Karena sangat sedikit dari kader mereka yang benar-benar terkenal. Maka dengan
menjagokan artis, partai politik tak perlu binggung-binggung sosialisasi dan
mempopulerkan nama dan nomor partainya. Namun yang di sesalkan aspek kualitas
menjadi nomor sekiankan oleh partai politik.

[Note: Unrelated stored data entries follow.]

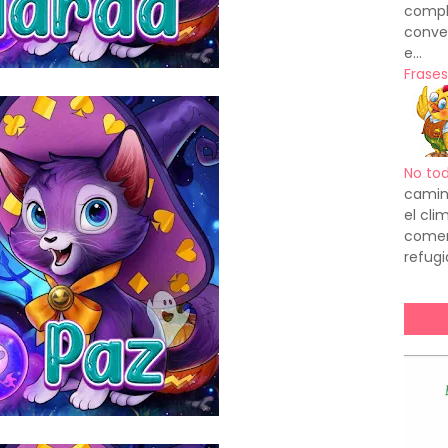
compl
conve
e...
Frases
No to
camin
el cl
comenz
refugi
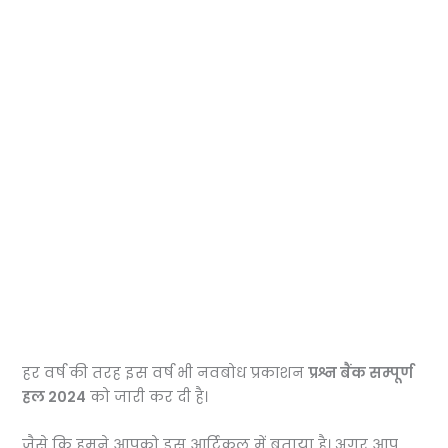
हर वर्ष की तरह इस वर्ष भी नवबोध प्रकाशन
प्रश्न बैंक सम्पूर्ण
हल 2024
को जारी कर दी है।
जैसे कि हमने आपको इस आर्टिकल में बताया है।
अगर आप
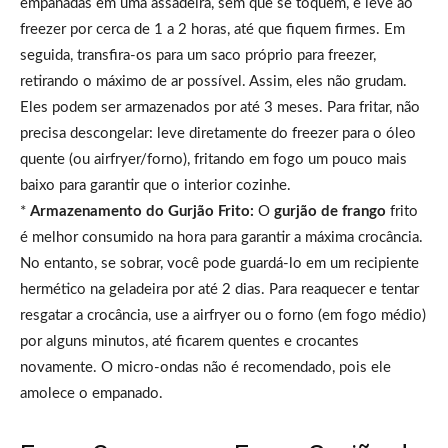
empanadas em uma assadeira, sem que se toquem, e leve ao
freezer por cerca de 1 a 2 horas, até que fiquem firmes. Em
seguida, transfira-os para um saco próprio para freezer,
retirando o máximo de ar possível. Assim, eles não grudam.
Eles podem ser armazenados por até 3 meses. Para fritar, não
precisa descongelar: leve diretamente do freezer para o óleo
quente (ou airfryer/forno), fritando em fogo um pouco mais
baixo para garantir que o interior cozinhe.
*
Armazenamento do Gurjão Frito:
O
gurjão de frango
frito
é melhor consumido na hora para garantir a máxima crocância.
No entanto, se sobrar, você pode guardá-lo em um recipiente
hermético na geladeira por até 2 dias. Para reaquecer e tentar
resgatar a crocância, use a airfryer ou o forno (em fogo médio)
por alguns minutos, até ficarem quentes e crocantes
novamente. O micro-ondas não é recomendado, pois ele
amolece o empanado.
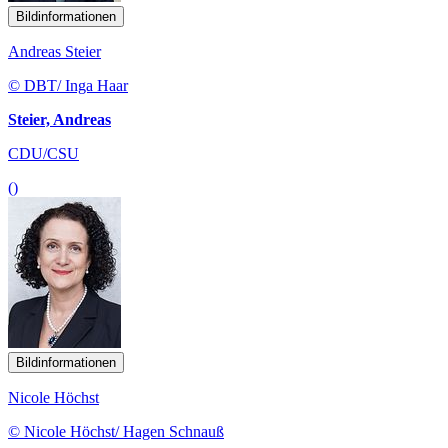
Bildinformationen
Andreas Steier
© DBT/ Inga Haar
Steier, Andreas
CDU/CSU
()
Bildinformationen
Nicole Höchst
© Nicole Höchst/ Hagen Schnauß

Selain itu, sekarang partai
politik mulai mengicar para pengusaha yang memiliki media massa. Mengapa
demekian, karena dengan mereka menguasai media massa maka mereka dapat mudah
untuk mempengaruhi masyarakat. Meraka dapat membuat berita yang baik-baik
tentang mereka dan berkampanye yang dilakukan dengan diam-diam, sehingga
orang-orang tertaik dengan semua itu.
Jadi pada dasarnya siapapun boleh
mencalonkan diri sebagai calon legislatif maupun kepala negara tentu dengan
mengikuti aturan main yang berlaku. Namun hendaknya jangan bermodalkan materi
tampang dan popularitas saja. Lebih dari itu, untuk duduk dalam jabatan politis
seorang calon sepatutnya memiliki pengalaman dan pengetahuannya di bidan
politik, pemerintahan dan kemasyarakatan. Hanya jangan sampai masyarakat
menjadikan pilihan pada artis sebagai pelarian karena ketidaksukaan pada calon
dari kalangan politisi atau mantan pejabat. Jika ini terjadi suatu saat
masyarakat akan menuai kekecewaannya. Yang pasti masyarakat tidak berharap
sekedar dihibur dengan kehadiran artis di lembaga esekutif maupun legislatif.
Dan diharapkan kepada masyarakat jangan
hanya memilih karena kepopuleran melainkan karena kualitasnya dan kemampuannya.